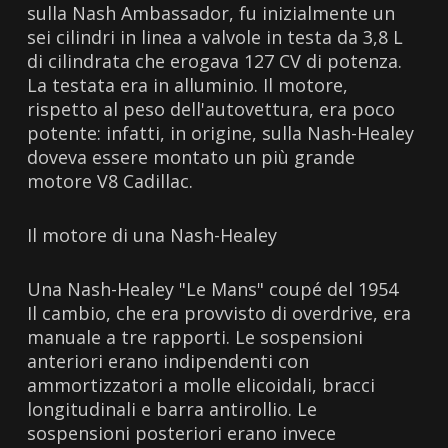
sulla Nash Ambassador, fu inizialmente un
sei cilindri in linea a valvole in testa da 3,8 L
di cilindrata che erogava 127 CV di potenza.
La testata era in alluminio. Il motore,
rispetto al peso dell'autovettura, era poco
potente: infatti, in origine, sulla Nash-Healey
doveva essere montato un più grande
motore V8 Cadillac.
Il motore di una Nash-Healey
Una Nash-Healey "Le Mans" coupé del 1954
Il cambio, che era provvisto di overdrive, era
manuale a tre rapporti. Le sospensioni
anteriori erano indipendenti con
ammortizzatori a molle elicoidali, bracci
longitudinali e barra antirollio. Le
sospensioni posteriori erano invece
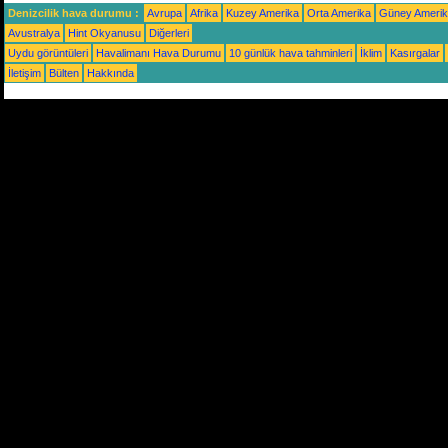
Denizcilik hava durumu :
Avrupa
Afrika
Kuzey Amerika
Orta Amerika
Güney Ameri
Avustralya
Hint Okyanusu
Diğerleri
Uydu görüntüleri
Havalimanı Hava Durumu
10 günlük hava tahminleri
İklim
Kasırgalar
İletişim
Bülten
Hakkında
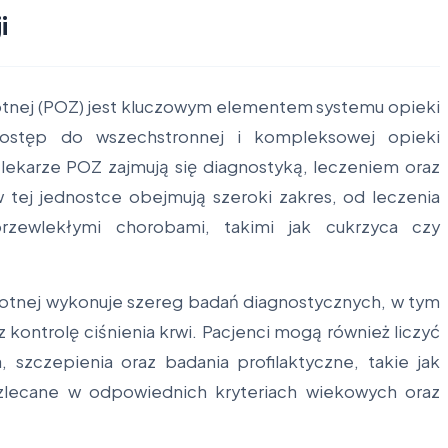
i
otnej (POZ) jest kluczowym elementem systemu opieki
ostęp do wszechstronnej i kompleksowej opieki
lekarze POZ zajmują się diagnostyką, leczeniem oraz
w tej jednostce obejmują szeroki zakres, od leczenia
rzewlekłymi chorobami, takimi jak cukrzyca czy
otnej wykonuje szereg badań diagnostycznych, w tym
z kontrolę ciśnienia krwi. Pacjenci mogą również liczyć
 szczepienia oraz badania profilaktyczne, takie jak
zlecane w odpowiednich kryteriach wiekowych oraz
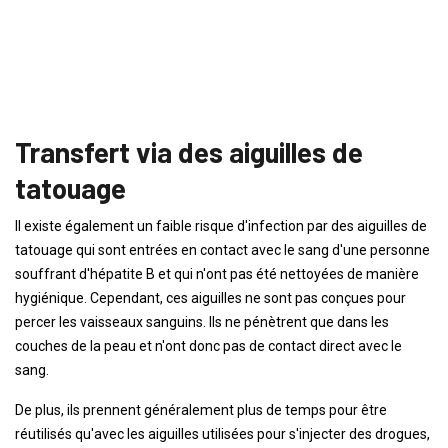
Transfert via des aiguilles de
tatouage
Il existe également un faible risque d'infection par des aiguilles de
tatouage qui sont entrées en contact avec le sang d'une personne
souffrant d'hépatite B et qui n'ont pas été nettoyées de manière
hygiénique. Cependant, ces aiguilles ne sont pas conçues pour
percer les vaisseaux sanguins. Ils ne pénètrent que dans les
couches de la peau et n'ont donc pas de contact direct avec le
sang.
De plus, ils prennent généralement plus de temps pour être
réutilisés qu'avec les aiguilles utilisées pour s'injecter des drogues,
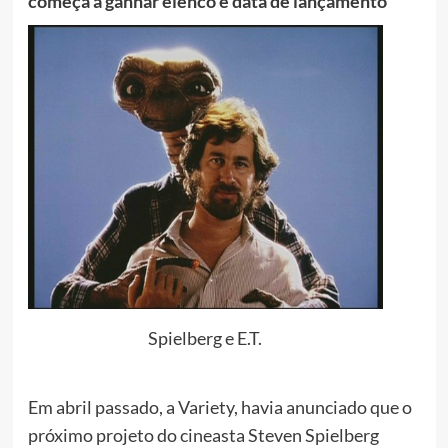
começa a ganhar elenco e data de lançamento
Spielberg e E.T.
Em abril passado, a Variety, havia anunciado que o
próximo projeto do cineasta Steven Spielberg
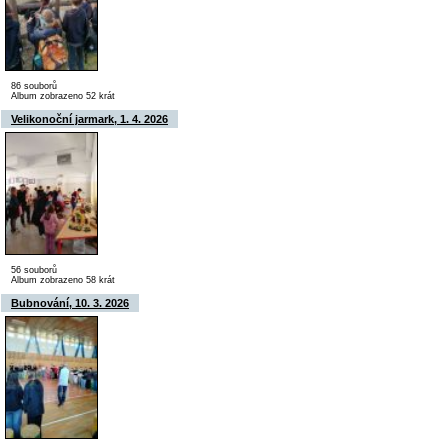
86 souborů
Album zobrazeno 52 krát
Velikonoční jarmark, 1. 4. 2026
56 souborů
Album zobrazeno 58 krát
Bubnování, 10. 3. 2026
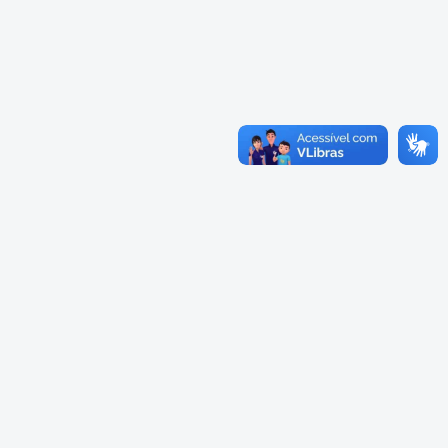
Cadastramento Escolar
Cardápios Escolas Integrais
Cadastro Online
Cardápio Escolas Regulares
Portal ICS Instituto Curitiba de
Saúde
Cardápios CMEIs Berçário
Portal Aprendere
Cardápios CMEIs Maternal I
e Maternal Único
Portal do Servidor
Cardápios CMEIs Maternal II
e Pré
Cadastro de Educação Especial
Conselho Municipal de
Educação de Curitiba
Credenciamento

----

> **Task directions**
Look over the material above and report each line holding "Educação".

> **Response below**
Cadastro de Educação Especial
Educação de Curitiba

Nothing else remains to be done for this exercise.